Function.prototype.method = function (name, func) {
this.prototype[name] = func;
return this;
};
This adds a public method to the Function.prototype, so all functions get it by Class Augmentation. It takes a name and a function, and adds them to a function's prototype object.
It returns this. When I write a method that doesn't need to return a value, I usually have it return this. It allows for a cascade-style of programming.
Next comes the inherits method, which indicates that one class inherits from another. It should be called after both classes are defined, but before the inheriting class's methods are added.
Function.method('inherits', function (parent) {
var d = 0, p = (this.prototype = new parent());
this.method('uber', function uber(name) {
var f, r, t = d, v = parent.prototype;
if (t) {
while (t) {
v = v.constructor.prototype;
t -= 1;
}
f = v[name];
} else {
f = p[name];
if (f == this[name]) {
f = v[name];
}
}
d += 1;
r = f.apply(this, Array.prototype.slice.apply(arguments, [1]));
d -= 1;
return r;
});
return this;
});
Again, we augment Function.
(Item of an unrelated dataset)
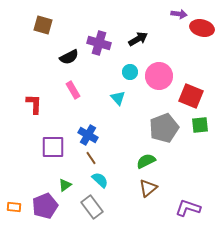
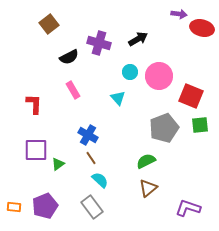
brown square: moved 6 px right, 1 px up; rotated 36 degrees clockwise
purple square: moved 17 px left, 3 px down
green triangle: moved 7 px left, 21 px up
We make an instance of the parent class and use it as the new prototype. We also correct the constructor field, and we add the uber method to the prototype as well.
The uber method looks for the named method in its own prototype. This is the function to invoke in the case of Parasitic Inheritance or Object Augmentation. If we are doing Classical Inheritance, then we need to find the function in the parent's prototype. The return statement uses the function's apply method to invoke the function, explicitly setting this and passing an array of parameters. The parameters (if any) are obtained from the arguments array. Unfortunately, the arguments array is not a true array, so we have to use apply again to invoke the array slice method.
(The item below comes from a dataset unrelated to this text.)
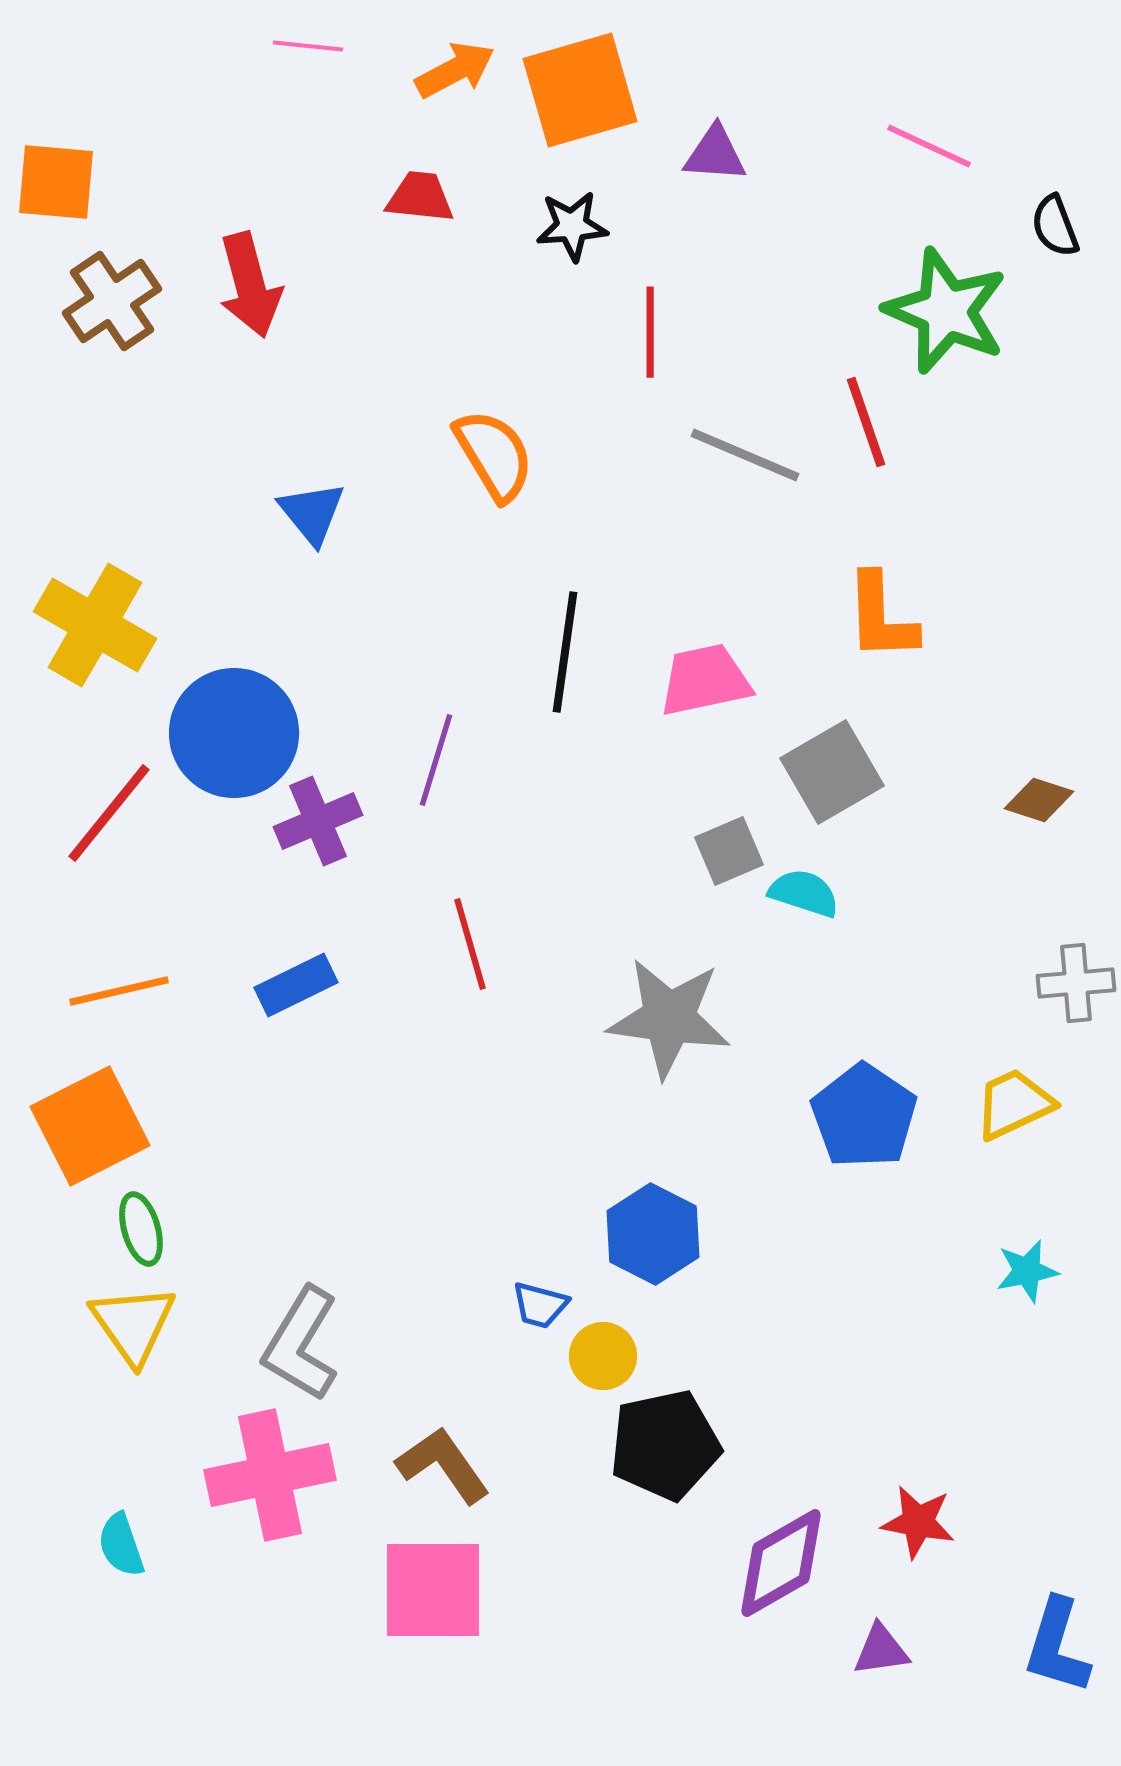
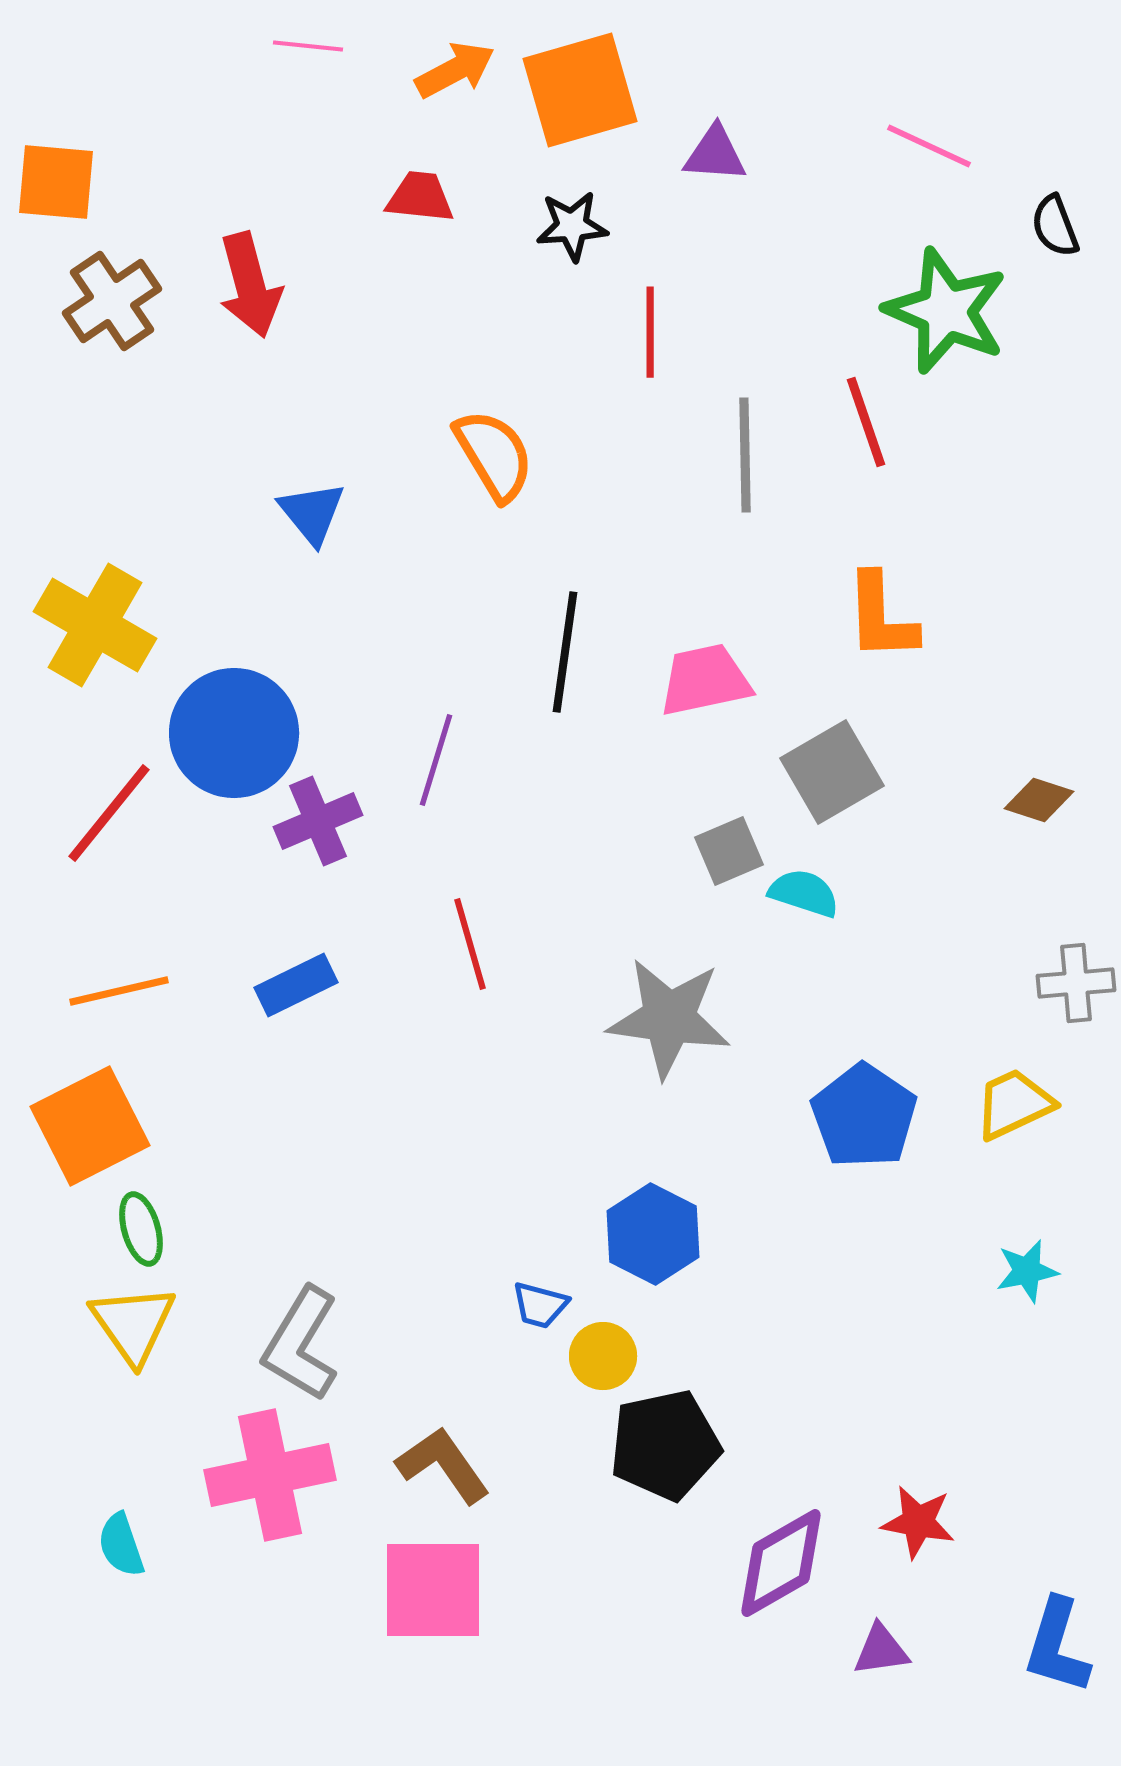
gray line at (745, 455): rotated 66 degrees clockwise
Finally, the swiss method.
Function.method('swiss', function (parent) {
for (var i = 1; i < arguments.length; i += 1) {
var name = arguments[i];
this.prototype[name] = parent.prototype[name];
}
return this;
});
The swiss method loops through the arguments. For each name, it copies a member from the parent's prototype to the new class's prototype.
Conclusion
JavaScript can be used like a classical language, but it also has a level of expressiveness which is quite unique. We have looked at Classical Inheritance, Swiss Inheritance, Parasitic Inheritance, Class Augmentation, and Object Augmentation. This large set of code reuse patterns comes from a language which is considered smaller and simpler than Java.
Classical objects are hard. The only way to add a new member to a hard object is to create a new class. In JavaScript, objects are soft. A new member can be added to a soft object by simple assignment.
Because objects in JavaScript are so flexible, you will want to think differently about class hierarchies. Deep hierarchies are inappropriate. Shallow hierarchies are efficient and expressive.